A number of action items have come from this extended incident and are actively being worked on by the Elastic Cloud team. These include the following:

Engineering and Architecture

  • Reduced the dataset size carried by our ZooKeeper ensembles by over 60%. By doing so, network and disk I/O requirements for ZooKeeper are greatly reduced during normal operation, as well as providing faster recovery times for ensemble members joining the quorum. (Completed)
  • Reduced the number of health-checks and intervals required to allow a proxy node, marked as healthy, to join our load balancing layer as eligible targets to route traffic. This action item aims to reduce the mean time to recovery. (Completed)
  • Further revamp the logic around our proxy health-checks to not account for ZooKeeper connectivity as part of the checklist. With this change, once a proxy is successfully initialized, and has received its configuration and cluster routes, it will no longer drift to an unhealthy state due to the state of the supporting ZooKeeper ensemble. This change aims to sacrifice a potential small consistency skew over general availability. (In progress)
  • Canarying the ground up rewrite of our proxy layer in production regions, as one of the final steps to switch to our proxy v2 architecture. The v2 architecture decouples the proxy service from the ZooKeeper state. (In progress)
  • Improve visibility around ZooKeeper by further investing in our internal logging strategy and introducing better metrics around the ZooKeeper processes, the JVM, and container/host systems. (In progress)
  • Improve resiliency in Kibana routes discovery methods. (In progress)
  • Identifying and solving issues with Kibana that lead to internal HTTP request amplifications during availability events. (In progress)
  • Identifying and solving issues with Kibana that lead to connection leaking. (In progress)
  • Identified and mitigated issues with internal monitoring agents not employing proper backoff strategies with Jitter. (Completed)

Process and Communications

  • Formalized our maintenance matrix to reduce exposure of critical services within a region.
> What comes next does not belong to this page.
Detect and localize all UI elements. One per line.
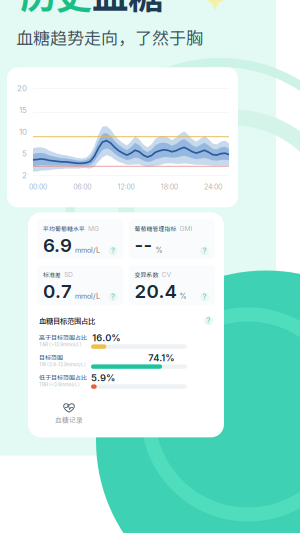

We will be operating within specific timeframes for each region to limit the exposure of a failure to non-critical times. (Completed)
  • Provide our team with an improved decision criteria matrix in runbooks that involves regular maintenance operations with the coordination layer. (In progress)
  • Established a feedback loop with our support leadership team for communications that go out through support or the status page. This will make sure we are answering the right questions and providing relevant updates. (Completed)

If any additional follow-up actions for this incident are decided upon, we will update this post accordingly. We thank our customers for their patience and understanding and look forward to fully implementing the necessary measures to prevent issues like this in the future.